Supplied data Block Start

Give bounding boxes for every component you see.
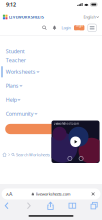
button[interactable]: Home	[2, 153, 7, 157]
staticText: English	[84, 14, 96, 20]
button[interactable]: Search	[41, 24, 48, 32]
button[interactable]: Stop loading	[88, 189, 99, 199]
staticText: Liveworksheets.com	[54, 122, 78, 125]
staticText: Plans	[6, 82, 19, 89]
staticText: Login	[61, 25, 70, 30]
staticText: Worksheets	[6, 68, 36, 75]
button[interactable]: Teacher	[1, 56, 100, 65]
button[interactable]: Worksheets	[1, 65, 100, 79]
button[interactable]: Plans	[1, 79, 100, 93]
button[interactable]: Back	[3, 202, 11, 210]
staticText: Sign up	[76, 22, 83, 33]
staticText: Teacher	[6, 57, 26, 64]
staticText: Student	[6, 48, 25, 55]
button[interactable]: Community	[1, 107, 100, 121]
staticText: LIVEWORKSHEETS	[9, 14, 44, 20]
button[interactable]: LIVEWORKSHEETS	[3, 14, 44, 20]
staticText: Help	[6, 96, 17, 103]
button[interactable]: Student	[1, 47, 100, 56]
button[interactable]: Notifications	[51, 24, 58, 32]
button[interactable]: Play video	[52, 120, 100, 163]
button[interactable]: Forward	[24, 202, 33, 210]
button[interactable]: Bookmarks	[68, 202, 76, 210]
button[interactable]: English	[84, 14, 99, 20]
button[interactable]: Login	[61, 24, 70, 32]
button[interactable]: Share	[46, 202, 55, 210]
staticText: 9:12	[6, 1, 16, 8]
button[interactable]: Sign up	[74, 25, 84, 30]
button[interactable]	[5, 121, 96, 139]
button[interactable]: Search Worksheets	[12, 152, 50, 157]
staticText: ᴀA	[6, 190, 12, 198]
staticText: Search Worksheets	[16, 152, 50, 157]
button[interactable]: Page settings	[3, 189, 14, 199]
button[interactable]: Menu	[88, 24, 96, 32]
button[interactable]: Tabs	[90, 202, 98, 210]
staticText: liveworksheets.com	[36, 191, 71, 197]
staticText: Community	[6, 110, 34, 117]
button[interactable]: Help	[1, 93, 100, 107]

Supplied data Block End

How to complete this task:
Every line above is to be reproduced verbatim, and the pictures are to be omitted.

Response to this task:
Give bounding boxes for every component you see.
button[interactable]: Home	[2, 153, 7, 157]
staticText: English	[84, 14, 96, 20]
button[interactable]: Search	[41, 24, 48, 32]
button[interactable]: Stop loading	[88, 189, 99, 199]
staticText: Liveworksheets.com	[54, 122, 78, 125]
staticText: Plans	[6, 82, 19, 89]
staticText: Login	[61, 25, 70, 30]
staticText: Worksheets	[6, 68, 36, 75]
button[interactable]: Teacher	[1, 56, 100, 65]
button[interactable]: Worksheets	[1, 65, 100, 79]
button[interactable]: Plans	[1, 79, 100, 93]
button[interactable]: Back	[3, 202, 11, 210]
staticText: Sign up	[76, 22, 83, 33]
staticText: Teacher	[6, 57, 26, 64]
staticText: Student	[6, 48, 25, 55]
button[interactable]: Community	[1, 107, 100, 121]
staticText: LIVEWORKSHEETS	[9, 14, 44, 20]
button[interactable]: LIVEWORKSHEETS	[3, 14, 44, 20]
staticText: Help	[6, 96, 17, 103]
button[interactable]: Student	[1, 47, 100, 56]
button[interactable]: Notifications	[51, 24, 58, 32]
button[interactable]: Play video	[52, 120, 100, 163]
button[interactable]: Forward	[24, 202, 33, 210]
button[interactable]: Bookmarks	[68, 202, 76, 210]
button[interactable]: English	[84, 14, 99, 20]
button[interactable]: Login	[61, 24, 70, 32]
button[interactable]: Share	[46, 202, 55, 210]
staticText: 9:12	[6, 1, 16, 8]
button[interactable]: Sign up	[74, 25, 84, 30]
button[interactable]	[5, 121, 96, 139]
button[interactable]: Search Worksheets	[12, 152, 50, 157]
staticText: ᴀA	[6, 190, 12, 198]
staticText: Search Worksheets	[16, 152, 50, 157]
button[interactable]: Page settings	[3, 189, 14, 199]
button[interactable]: Menu	[88, 24, 96, 32]
button[interactable]: Tabs	[90, 202, 98, 210]
staticText: liveworksheets.com	[36, 191, 71, 197]
staticText: Community	[6, 110, 34, 117]
button[interactable]: Help	[1, 93, 100, 107]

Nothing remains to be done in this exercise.